**YOUR ASSIGNMENT:** Since only the total is wanted, give the number of lines in the listing below that hold the string "WiFi" and add nothing.
----
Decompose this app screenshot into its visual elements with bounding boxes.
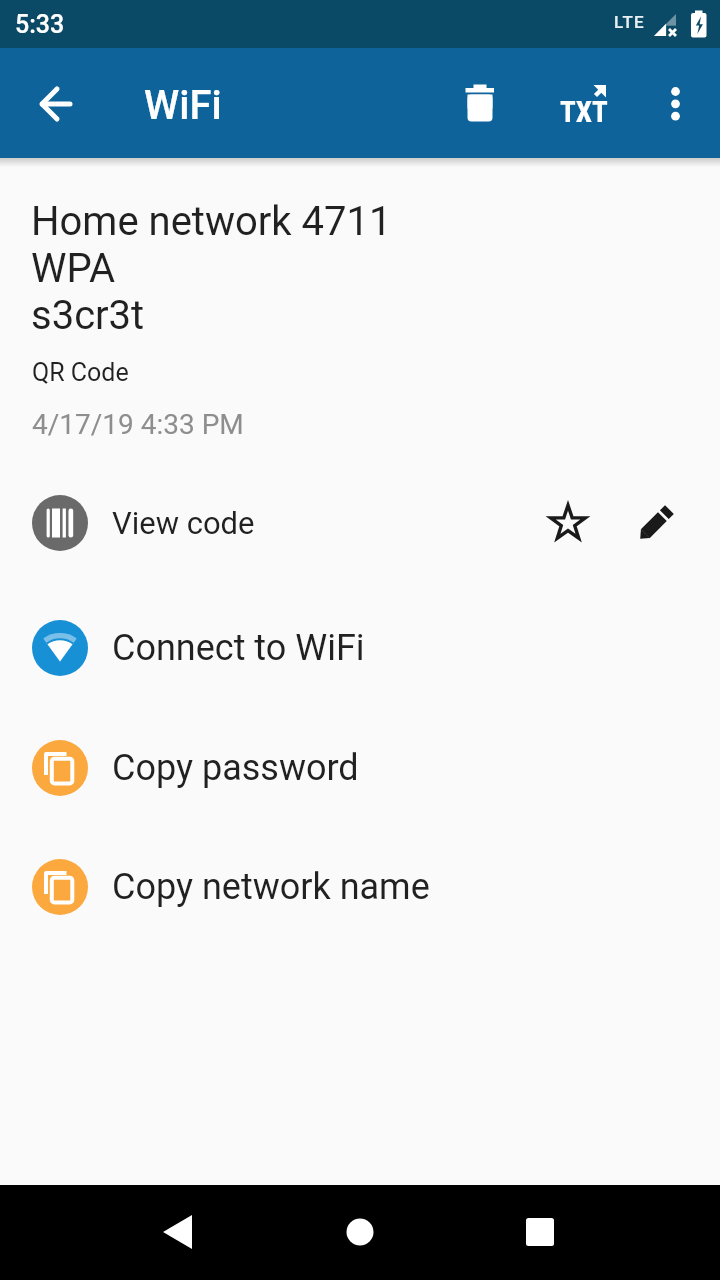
staticText: Copy password (112, 747, 359, 789)
button[interactable] (504, 1196, 576, 1268)
button[interactable] (144, 1196, 216, 1268)
staticText: TXT (560, 95, 608, 129)
button[interactable]: Copy password (0, 712, 720, 824)
staticText: WiFi (144, 82, 222, 129)
staticText: QR Code (32, 358, 129, 387)
staticText: Home network 4711 (31, 198, 392, 245)
staticText: Connect to WiFi (112, 627, 365, 669)
button[interactable]: Connect to WiFi (0, 592, 720, 704)
staticText: s3cr3t (31, 292, 145, 339)
button[interactable] (324, 1196, 396, 1268)
button[interactable] (540, 64, 628, 144)
button[interactable]: Copy network name (0, 831, 720, 943)
button[interactable] (636, 64, 716, 144)
button[interactable] (16, 64, 96, 144)
staticText: 4/17/19 4:33 PM (32, 408, 244, 441)
staticText: LTE (614, 12, 645, 32)
button[interactable] (440, 64, 520, 144)
staticText: Copy network name (112, 866, 430, 908)
staticText: View code (112, 505, 255, 541)
staticText: WPA (31, 245, 116, 292)
button[interactable] (627, 495, 683, 551)
button[interactable] (540, 495, 596, 551)
button[interactable]: View code (0, 467, 720, 579)
staticText: 5:33 (15, 10, 65, 39)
----
**RESPONSE AREA:** 3